There is no ban on Islamic dress in the UK, but schools are allowed to prescribe their own dress code after a 2007 directive which followed several high-profile court cases. In 2006, the Dutch considered but gave up plans to impose ban on all forms of coverings that obscured the face - from burkas to crash helmets with visors - in public places, saying they disturbed public order and safety. It was felt  unconstitutional and violated civil rights. Around 5% of the Netherlands' 16 million residents are Muslims, but only around 300 are thought to wear the burka. 

Veil in Turkey 

At the other end of the European continent, secular Turkey has been down the road of banning religious dress. Ottoman and Islamic dresses, including head scarves, have been forbidden in public places since the establishment of the Republic of Turkey by Kemal Ataturk in 1923. Ataturk abolished the caliphate, closed religious seminaries, converted the Mosque Aaya Sofya into a museum, banned Islamic dress, including the Turkish fez, veil or hijab, including the head scarf.

Opposition to the ban, earlier led by a small minority, is now being spearheaded by the ruling Islamising Justice and Development Party (AKP), which has been in power since November, 2002 .It is a serious cause of simmering tensions , sometimes reaching boiling point between the ruling party and the secular elite led by the judiciary, armed forces and intelligencia .

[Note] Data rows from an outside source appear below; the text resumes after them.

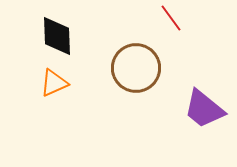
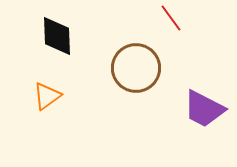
orange triangle: moved 7 px left, 13 px down; rotated 12 degrees counterclockwise
purple trapezoid: rotated 12 degrees counterclockwise
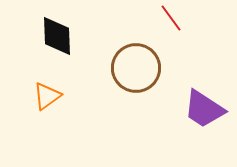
purple trapezoid: rotated 6 degrees clockwise
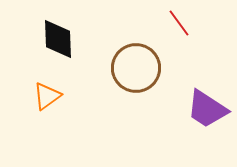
red line: moved 8 px right, 5 px down
black diamond: moved 1 px right, 3 px down
purple trapezoid: moved 3 px right
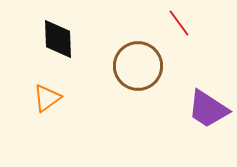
brown circle: moved 2 px right, 2 px up
orange triangle: moved 2 px down
purple trapezoid: moved 1 px right
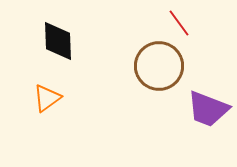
black diamond: moved 2 px down
brown circle: moved 21 px right
purple trapezoid: rotated 12 degrees counterclockwise
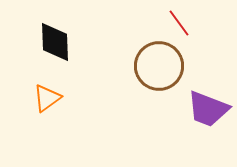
black diamond: moved 3 px left, 1 px down
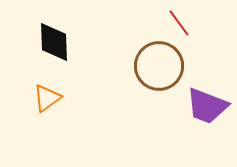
black diamond: moved 1 px left
purple trapezoid: moved 1 px left, 3 px up
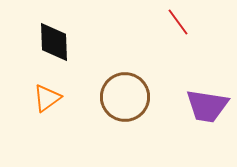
red line: moved 1 px left, 1 px up
brown circle: moved 34 px left, 31 px down
purple trapezoid: rotated 12 degrees counterclockwise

While in France it is basically a Muslim minority which is against the ban, in Turkey perhaps a majority (led by the male population, other than in the big cities) might favor head scarves. While Ataturk might have put the Turks in trousers and jackets, the thinking, especially in the countryside, is still conservative.

After the election of AKP foreign minister Abdullah Gul as the first ever Islamist president of the Turkish republic in 2007 , the government annulled the ban on Muslim hijab/turban in public places in February ,2008 .

Lifting of Ban Annulled

On 5 June 2008, Turkey's Constitutional Court annulled the parliament's proposed amendment to lift the headscarf ban, ruling that removing the ban was against the founding principles of the constitution. The highest court's decision to uphold the headscarf ban cannot be appealed. But the wives of AKP leaders wear turbans or scarves covering their heads .

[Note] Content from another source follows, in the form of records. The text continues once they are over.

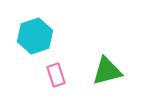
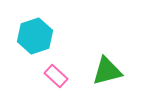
pink rectangle: moved 1 px down; rotated 30 degrees counterclockwise
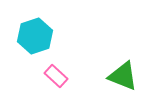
green triangle: moved 16 px right, 5 px down; rotated 36 degrees clockwise
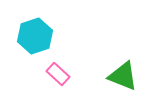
pink rectangle: moved 2 px right, 2 px up
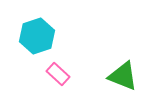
cyan hexagon: moved 2 px right
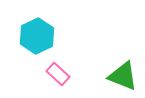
cyan hexagon: rotated 8 degrees counterclockwise
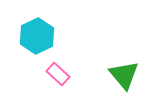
green triangle: moved 1 px right, 1 px up; rotated 28 degrees clockwise
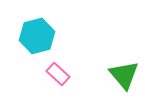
cyan hexagon: rotated 12 degrees clockwise
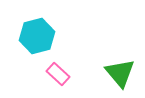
green triangle: moved 4 px left, 2 px up
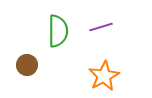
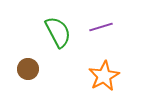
green semicircle: moved 1 px down; rotated 28 degrees counterclockwise
brown circle: moved 1 px right, 4 px down
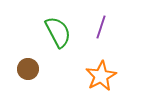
purple line: rotated 55 degrees counterclockwise
orange star: moved 3 px left
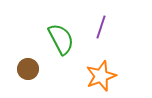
green semicircle: moved 3 px right, 7 px down
orange star: rotated 8 degrees clockwise
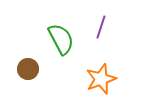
orange star: moved 3 px down
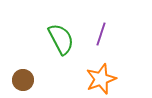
purple line: moved 7 px down
brown circle: moved 5 px left, 11 px down
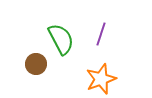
brown circle: moved 13 px right, 16 px up
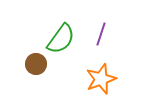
green semicircle: rotated 64 degrees clockwise
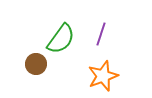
orange star: moved 2 px right, 3 px up
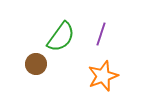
green semicircle: moved 2 px up
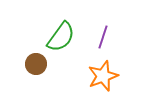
purple line: moved 2 px right, 3 px down
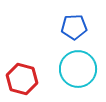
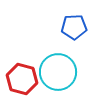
cyan circle: moved 20 px left, 3 px down
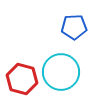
cyan circle: moved 3 px right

At the banquet for Abdullah Gul in New Delhi in February , 2010 , the wives of the AKP leaders and the ladies accompanying them had their heads covered except a few ( They were from the security )

Delhi ,13 April, 2011 

K Gajendra Singh served as ambassador of India to Turkey and Azerbaijan from August 1992 to April 1996. Prior to that, he was ambassador to Jordan, Romania and Senegal. Apart from postings in Dakar, Paris, Bucharest , the author spent his diplomatic career in North Africa , Middle east and Turkic countries ( ten years in Turkey in two tenures ).He spent 1976 with National Defence college , New Delhi , established the Foreign Service Institute for training of diplomats ( 1987-89), was chairman / managing director of IDPL , India's largest Drugs and Pharmaceuticals company ( 1985  and 1986 ) and while posted at Amman( 1989-92) evacuated nearly 140,000 Indian nationals who had come from Kuwait. He is currently chairman of the Foundation for Indo-Turkic Studies.